Tuesday, September 20, 2005

A Whisper from the East

The first comment on my initial entry was not a comment at all, but an automated response from a machine. I understand now that it was “comment spam”, a new scourge of the Internet that my blog environment has tools to deal with (and which I have now activated).

Annoyance aside, the event got me thinking. In today's world, we tolerate such things, or if they get too annoying, we implement tools to deflect them. The thought that someone would speak to us in some form (verbal, written, whatever) without really intending to engage in a dialog is part of our culture. We're bombarded with words that have no meaning, and we think nothing of it.

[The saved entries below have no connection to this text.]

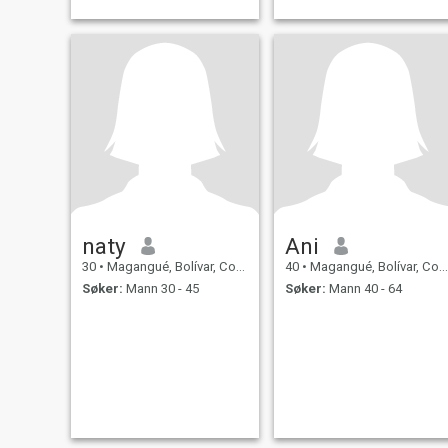
naty
Ani
30
•
Magangué, Bolívar, Colombia
40
•
Magangué, Bolívar, Colombia
Søker:
Mann 30 - 45
Søker:
Mann 40 - 64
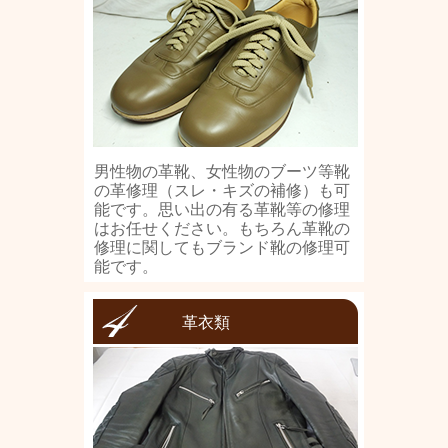
男性物の革靴、女性物のブーツ等靴
の革修理（スレ・キズの補修）も可
能です。思い出の有る革靴等の修理
はお任せください。もちろん革靴の
修理に関してもブランド靴の修理可
能です。
革衣類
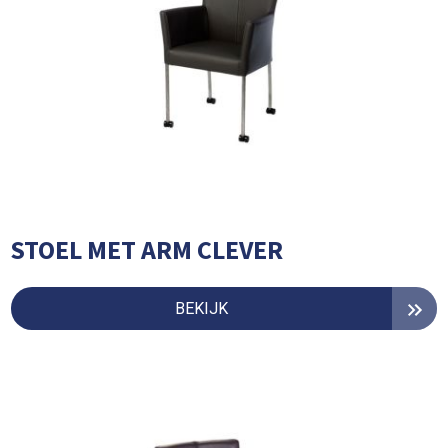
STOEL MET ARM CLEVER
BEKIJK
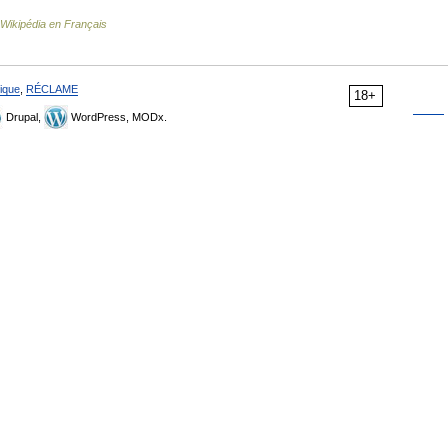
Wikipédia en Français
ique
,
RÉCLAME
18+
Drupal,
WordPress, MODx.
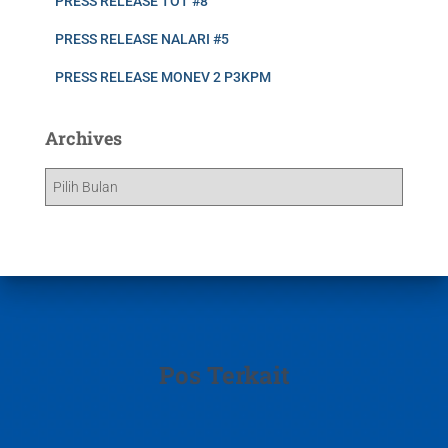
PRESS RELEASE TOT #8
PRESS RELEASE NALARI #5
PRESS RELEASE MONEV 2 P3KPM
Archives
Pos Terkait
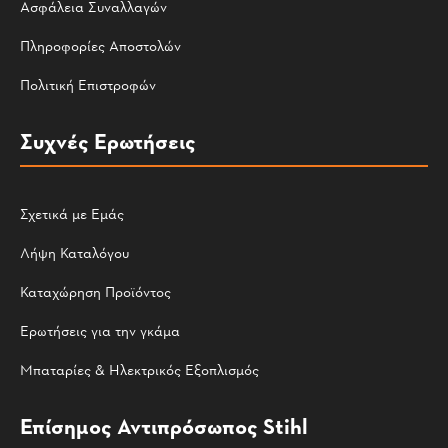
Ασφάλεια Συναλλαγών
Πληροφορίες Αποστολών
Πολιτική Επιστροφών
Συχνές Ερωτήσεις
Σχετικά με Εμάς
Λήψη Καταλόγου
Καταχώρηση Προϊόντος
Ερωτήσεις για την γκάμα
Μπαταρίες & Ηλεκτρικός Εξοπλισμός
Επίσημος Αντιπρόσωπος Stihl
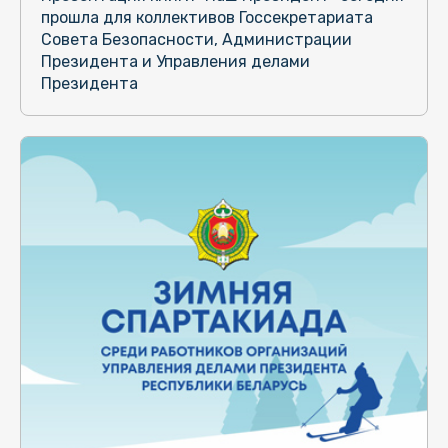
прошла для коллективов Госсекретариата
Совета Безопасности, Администрации
Президента и Управления делами
Президента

I have been reading an interesting book written by brilliant German philosopher Josef Pieper. It's called Abuse of Language, Abuse of Power, and in it he distills the thinking of Plato on the topic of dialog. It's a short enough book already, but at the risk of ruining something by double-distilling it, here's a summary of what Pieper says about Plato's thoughts:

  1. Words convey reality.

  2. The purpose of communication is for men to communicate true things about reality one to another

  3. Whenever words are used for something less than communicating true things about reality, then not only are the words debased, the act of communication itself is made into something less than it is intended to be, and the parties involved are no longer treating each other as true men, with all the dignity that goes with that.

This last point is worth noting, and even worth quoting Pieper:

Whoever speaks to another person – not simply, we presume, in spontaneous conversation but using well-considered words – and whoever in doing so is not explicitly committed to the truth – whoever, in other words, is in this guided by something other than the truth – such a person, from that moment on, no longer considers the other as partner, as equal. In fact, he no longer respects the other as a human person.

(Can you tell this was translated from German?)

This rises out of Plato's writings wherein Socrates debates against the sophists – people whose “skill” lay in their persuasive ability. Persuasive about what? Well, it didn't matter to the sophists – they could be persuasive about anything at all, and usually for a fee. They prided themselves on their verbal gymnastics, and thought nothing of the fact that their words were divorced not only from any objective external truth, but from any foundation of truth within themselves. The sophists didn't even worry that their words didn't reflect what they themselves believed – the only thing that mattered was the elegance and persuasiveness of their speech (Plato's play Gorgias is an example of a dialog between Socrates and the sophist Gorgias.) Plato's term for such disconnected dialog was flattery - a term we use today for speech intended to “butter up” someone, but probably Plato's intent was much broader. Plato would probably appreciate the phrase used by the author of Ecclesiastes: “vain words”.

Pieper's book got me thinking, and the bit of comment spam got me thinking even more, about a simple fact: our culture is drenched in this type of speech constantly - “24/7”, to use the modern idiom. Heck, there are several entire industries devoted to churning out such language, and people highly trained in and well paid for the skill of coming up with such language. The advertising industry alone is almost entirely devoted to it, and nearly every media outlet (radio, television, magazines, even web pages) is devoted to language used for something other than what Pieper identifies as the purpose of language: to communicate true things about reality.

In other words, we're a culture in which our primary tool for comprehending and communicating truth – language itself – has become divorced from that truth and used for something else.

In other words, the sophists have won.

Or have they?

Think about that. Get the book, if you can, and read what Pieper has to say. Think about the significance of such a state of affairs. In my next post I'll discuss some of my thoughts on the implications of this situation.


1 comment:

Anonymous said...

I'm not sure I'd say the sophists have won, but they certainly are enjoying a Golden Age. There are still a few bastions of common sense and respect out there. I haven't listened to Rush Limbaugh since the early 90's, but I recall he used to state frequently that "words mean things". I'm not sure that he was taking a jab at sophism, but the phrase stuck with me nonetheless.

I am occasionally made fun of by my friends (and by my husband) for my insistence on finding just the right words to convey my meaning. "Just blurt out what you're thinking", they say. The problem is, I never accurately represent what I'm thinking when I blurt it out -- conveying the full truth of my thought requires serious consideration and the patient use of a good vocabulary. I suspect sophism is thriving because it is easier to wield sophistic language than it is to make the consistent effort to represent the truth in one's communication. A very sad and dangerous state of affairs.